I grew up very naïve when it came to food prices in America, mostly because as a child, I would throw everything I wanted in the cart because I wasn’t paying for it. It wasn’t until I started doing my own groceries, that the blinders were removed regarding food insecurity and food prices in America.

It is common belief that eating healthy is wildly expensive and will break your bank account, which is for the most part true.

If you take into account that 1 in 8 people in America do not have enough money to put food on their table, it’s no wonder that more often than not, people resort to purchasing inexpensive, unhealthy foods, which in the long run can be detrimental to their health.

Continuously, communities of color  living in urban centers have less access to grocery stores that sell healthy food as a result of “white flight,” meaning that when white, middle and working class families left urban centers across the country, grocery stores left with them.

Rural communities are also impacted, as smaller populations have resulted in diminished food retail options.

 

So why are food prices in mainstream grocery stores so high?

When you buy food from grocery stores you are not only paying for the food, you are also paying for everything that goes into putting the food on the shelf. This includes the wages of the workers, the cost of transportation, the air conditioning, light bill, manager’s salary, cost to rent the building, and the list goes on. At the end of the day grocery stores are businesses, so prices are set to make a profit.

So, what can we, as consumer on a budget do? Here are some ways that we can work around the system to put healthier food on our tables.

 

  1. Change our mindsets. The first thing that we must do is change our mindset that eating healthy automatically means that you are going to be spending more. When you do the math, an apple is actually cheaper than a bag of chips, and in the long run can save you thousands of dollars in medical bills from chronic diseases. We must be intentional about what foods we bring home, and become smarter consumers.

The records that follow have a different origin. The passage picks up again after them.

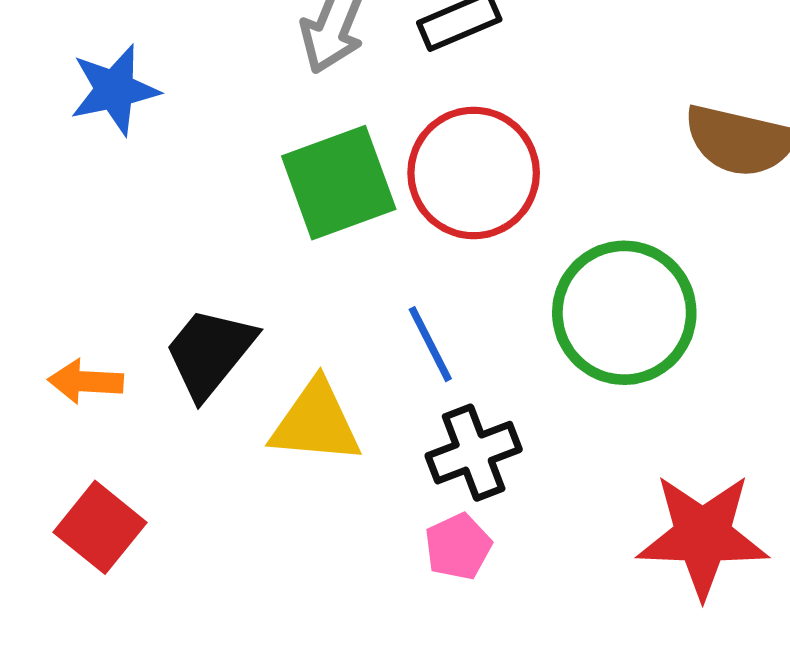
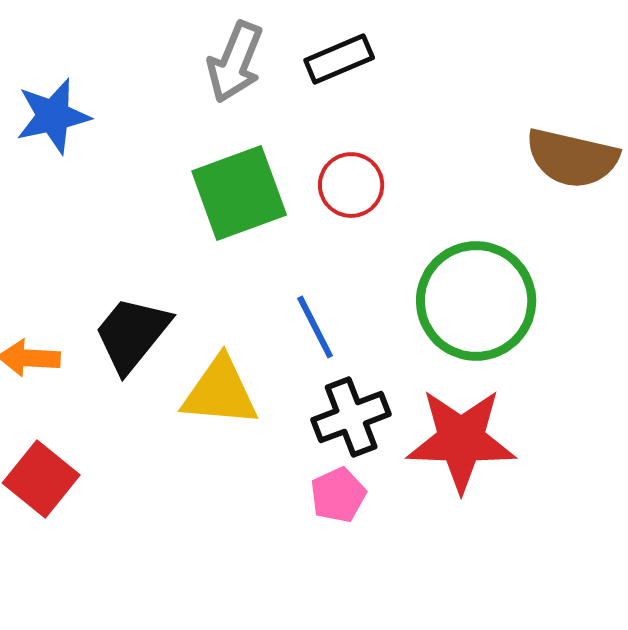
red circle: (474, 173) -> (351, 185), size x0.6
red star: (703, 536) -> (461, 440), moved

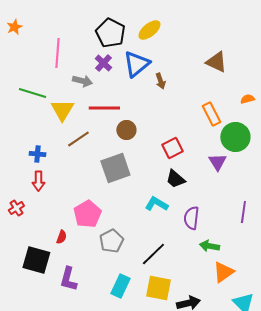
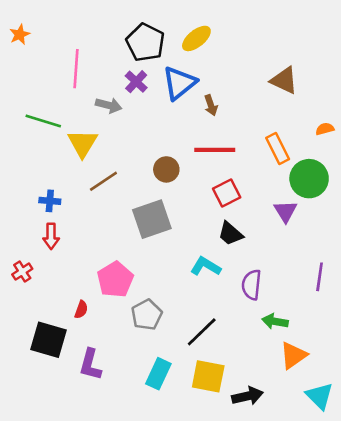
red line: (104, 108) -> (215, 150), moved

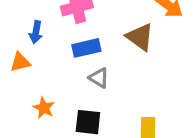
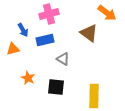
blue arrow: (36, 32) -> (23, 30), turned -40
blue rectangle: (86, 48) -> (45, 40), moved

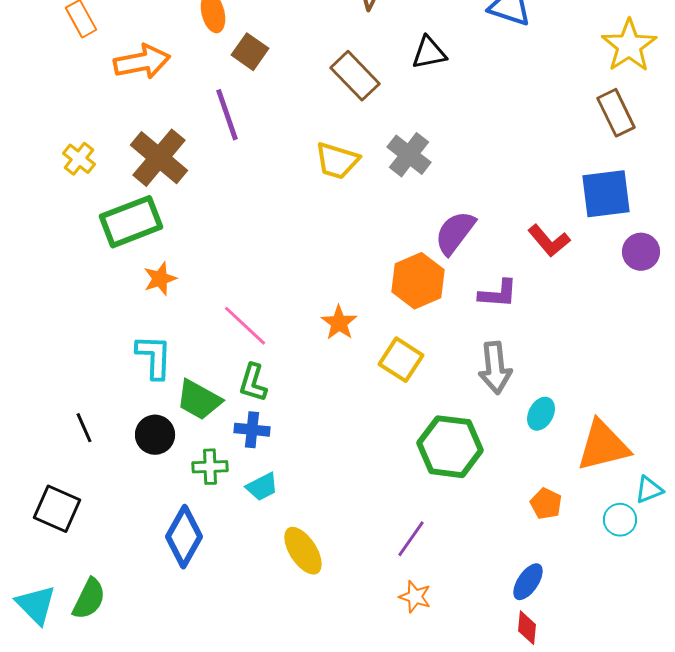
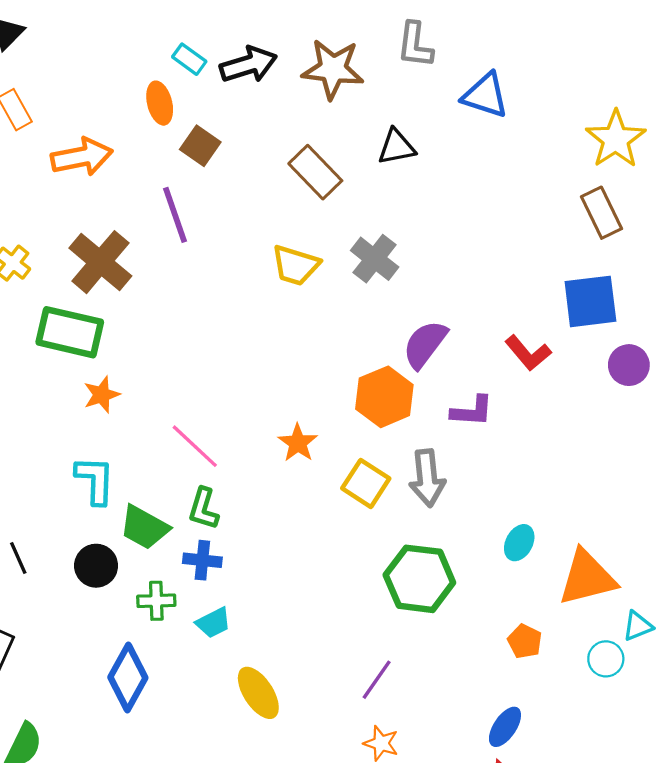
green rectangle: (131, 222) -> (70, 332), turned 34
gray arrow: (495, 368) -> (427, 478), moved

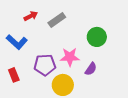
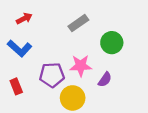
red arrow: (31, 16) -> (24, 18), moved
gray rectangle: (57, 20) -> (78, 23), moved

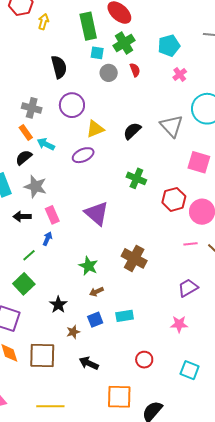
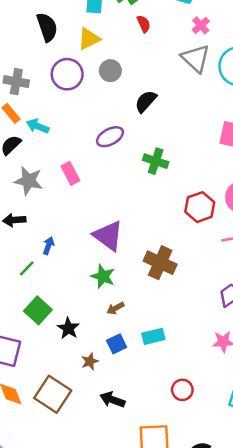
gray circle: (109, 73) -> (110, 71), moved
gray triangle: (172, 126) -> (196, 58), moved
yellow triangle: (95, 129) -> (89, 39), moved
purple ellipse: (83, 155) -> (110, 137), moved
red hexagon: (174, 199) -> (200, 207), moved
purple triangle: (97, 213) -> (108, 236), moved
pink rectangle: (52, 215) -> (70, 173), moved
green square: (24, 284) -> (38, 310), moved
brown square: (42, 356) -> (53, 394), turned 36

 2. Shop at a Farmers’ Market. Along with changing our mindset we must change where we shop. More communities are introducing farmer’s markets to combat food insecurity. You can find everything you need, from fresh beef, eggs, grains, produce, and bread to jams and birthday gifts. The advantage of shopping at farmers markets is that these foods have a higher nutritional content and actually taste better (since they are not traveling half way around the country and sitting in the store for a week before you take them home.) You will also notice that these foods are cheaper, since you are no longer paying for extreme overhead costs. Moreover, many farmer’s markets accept EBT cards for purchasing produce and will even double the amount that you purchase. Farmers also typically don’t want to take the food home at the end of the day so they will cut you deals.

 

3. Look for community gardens. Communities have come together to reclaim their space and to advance the health of their communities through community gardens. Often churches will rent a plot of land and then donate what is grown to the community. Private gardeners are also willing to donate or sell the food as well, so that it does not go to waste.

 

 

4. Use coupons! If none of first options are available for you, or you simply like the convenience of grocery stores, there are still ways to make it affordable – coupons. Stop paying full price for food at grocery stores. Look for weekly deals in the newspaper and utilize phone apps that give you cash back for purchases. Most stores have some type of loyalty card that will allow you to receive special deals and discounts on your purchases. Lastly, buy fruits and vegetables when they are in season. They are cheapest during this time because there is an abundance and it helps prevent burn-out from eating the same foods over and over.

 

We can’t always change the system right away, but as consumers, we can make a conscience choice to choose which system to participate in. Grocery store prices won’t change overnight, but there are still ways to break the notion that eating healthy must break your bank account.

Right now I may not be at a place to buy Beyoncé tickets (yet), but I have found a way to eat healthy for a fraction of the cost.